◆ **PROBLEM DETAILS**: Count the lines below containing "продаж". Number only.

----

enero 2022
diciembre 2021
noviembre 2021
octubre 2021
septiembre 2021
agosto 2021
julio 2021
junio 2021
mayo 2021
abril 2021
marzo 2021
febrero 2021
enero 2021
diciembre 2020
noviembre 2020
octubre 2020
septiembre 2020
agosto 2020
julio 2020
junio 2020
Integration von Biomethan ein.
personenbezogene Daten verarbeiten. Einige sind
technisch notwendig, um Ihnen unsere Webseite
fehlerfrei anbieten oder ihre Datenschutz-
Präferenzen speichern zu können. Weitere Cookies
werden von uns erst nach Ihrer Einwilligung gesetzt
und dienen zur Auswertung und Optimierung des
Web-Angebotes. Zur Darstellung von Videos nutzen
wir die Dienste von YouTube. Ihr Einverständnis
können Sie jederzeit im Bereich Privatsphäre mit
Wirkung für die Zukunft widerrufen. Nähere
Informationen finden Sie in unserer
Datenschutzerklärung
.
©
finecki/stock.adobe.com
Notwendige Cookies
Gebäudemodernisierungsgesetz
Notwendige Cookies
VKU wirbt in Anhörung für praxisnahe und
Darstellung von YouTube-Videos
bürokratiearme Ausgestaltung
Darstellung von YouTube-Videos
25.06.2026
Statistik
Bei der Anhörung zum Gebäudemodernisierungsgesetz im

----

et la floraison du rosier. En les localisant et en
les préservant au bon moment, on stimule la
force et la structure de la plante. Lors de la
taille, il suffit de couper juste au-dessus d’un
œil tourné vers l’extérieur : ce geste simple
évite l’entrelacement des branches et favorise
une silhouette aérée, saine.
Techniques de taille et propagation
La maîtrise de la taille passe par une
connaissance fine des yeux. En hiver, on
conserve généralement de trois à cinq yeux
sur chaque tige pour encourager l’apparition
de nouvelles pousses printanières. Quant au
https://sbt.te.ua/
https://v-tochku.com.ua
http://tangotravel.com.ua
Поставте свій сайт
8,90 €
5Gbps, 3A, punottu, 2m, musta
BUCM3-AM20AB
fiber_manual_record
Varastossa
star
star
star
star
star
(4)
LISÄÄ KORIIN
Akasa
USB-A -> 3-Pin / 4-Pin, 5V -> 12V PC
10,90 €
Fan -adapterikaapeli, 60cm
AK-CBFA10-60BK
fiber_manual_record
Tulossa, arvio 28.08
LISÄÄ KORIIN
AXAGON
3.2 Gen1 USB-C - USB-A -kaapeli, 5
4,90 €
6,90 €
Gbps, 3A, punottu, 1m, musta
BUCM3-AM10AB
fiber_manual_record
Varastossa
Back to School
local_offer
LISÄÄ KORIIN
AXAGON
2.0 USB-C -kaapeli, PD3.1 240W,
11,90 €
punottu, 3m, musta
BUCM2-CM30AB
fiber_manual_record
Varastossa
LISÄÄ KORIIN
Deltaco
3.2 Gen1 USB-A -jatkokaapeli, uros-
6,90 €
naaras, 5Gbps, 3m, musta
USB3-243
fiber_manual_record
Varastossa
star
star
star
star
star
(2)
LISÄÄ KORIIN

----

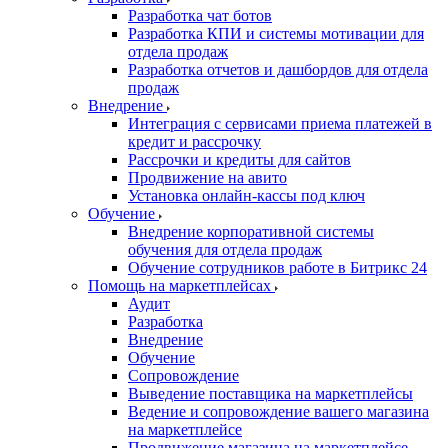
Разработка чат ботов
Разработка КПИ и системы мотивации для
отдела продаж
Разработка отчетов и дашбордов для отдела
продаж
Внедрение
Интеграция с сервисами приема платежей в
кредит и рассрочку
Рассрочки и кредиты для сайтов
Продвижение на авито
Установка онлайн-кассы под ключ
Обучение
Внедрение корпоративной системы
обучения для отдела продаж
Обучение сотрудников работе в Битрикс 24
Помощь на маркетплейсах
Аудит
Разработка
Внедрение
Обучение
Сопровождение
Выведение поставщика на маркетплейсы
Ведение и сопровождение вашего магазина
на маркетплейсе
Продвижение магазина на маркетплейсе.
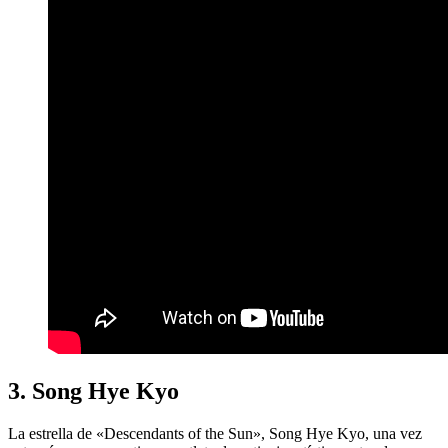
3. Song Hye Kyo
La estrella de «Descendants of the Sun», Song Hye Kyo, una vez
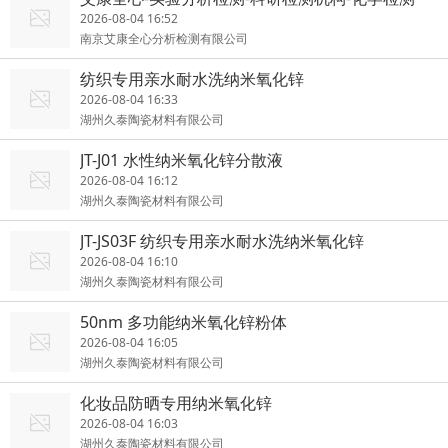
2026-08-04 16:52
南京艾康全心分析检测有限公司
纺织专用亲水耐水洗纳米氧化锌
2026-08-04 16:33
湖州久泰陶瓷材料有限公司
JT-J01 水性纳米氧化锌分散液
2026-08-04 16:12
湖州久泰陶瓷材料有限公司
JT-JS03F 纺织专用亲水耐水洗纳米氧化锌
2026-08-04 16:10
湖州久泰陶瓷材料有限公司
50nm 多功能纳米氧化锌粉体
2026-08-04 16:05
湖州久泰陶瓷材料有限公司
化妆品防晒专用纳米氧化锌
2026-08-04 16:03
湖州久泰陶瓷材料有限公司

----

◆ **ANSWER**: 3